START THE RECORDS

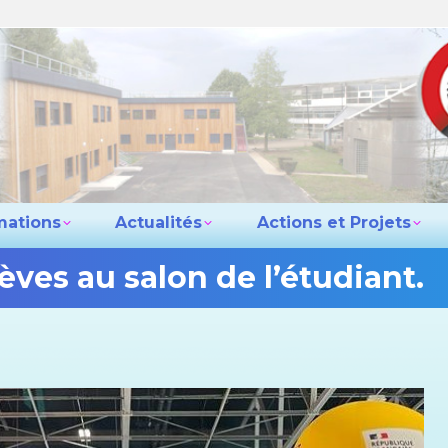
e lycée
Les formations
Actualités
Actio
Contact
mations
Actualités
Actions et Projets
lèves au salon de l’étudiant.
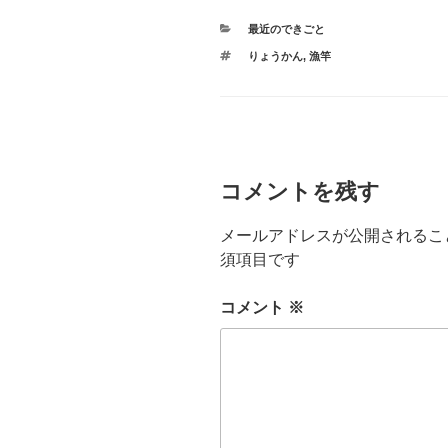
カ
最近のできごと
テ
タ
りょうかん
,
漁竿
ゴ
グ
リ
ー
コメントを残す
メールアドレスが公開されるこ
須項目です
コメント
※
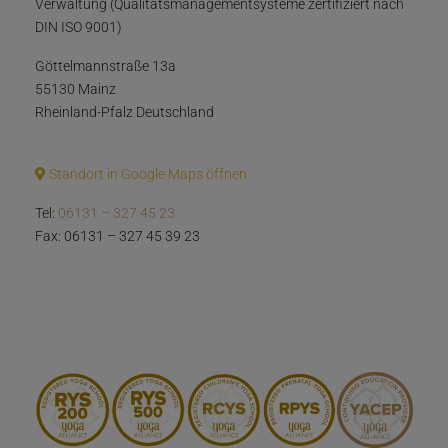
Verwaltung (Qualitätsmanagementsysteme zertifiziert nach
DIN ISO 9001)
Göttelmannstraße 13a
55130 Mainz
Rheinland-Pfalz Deutschland
Standort in Google Maps öffnen
Tel:
06131 – 327 45 23
Fax: 06131 – 327 45 39 23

END THE RECORDS

TASK DETAILS |
The records above are to be repeated word for word, with the pictures omitted.

RESPONSE |
e lycée
Les formations
Actualités
Actio
Contact
mations
Actualités
Actions et Projets
lèves au salon de l’étudiant.
カ
最近のできごと
テ
タ
りょうかん
,
漁竿
ゴ
グ
リ
ー
コメントを残す
メールアドレスが公開されるこ
須項目です
コメント
※
Verwaltung (Qualitätsmanagementsysteme zertifiziert nach
DIN ISO 9001)
Göttelmannstraße 13a
55130 Mainz
Rheinland-Pfalz Deutschland
Standort in Google Maps öffnen
Tel:
06131 – 327 45 23
Fax: 06131 – 327 45 39 23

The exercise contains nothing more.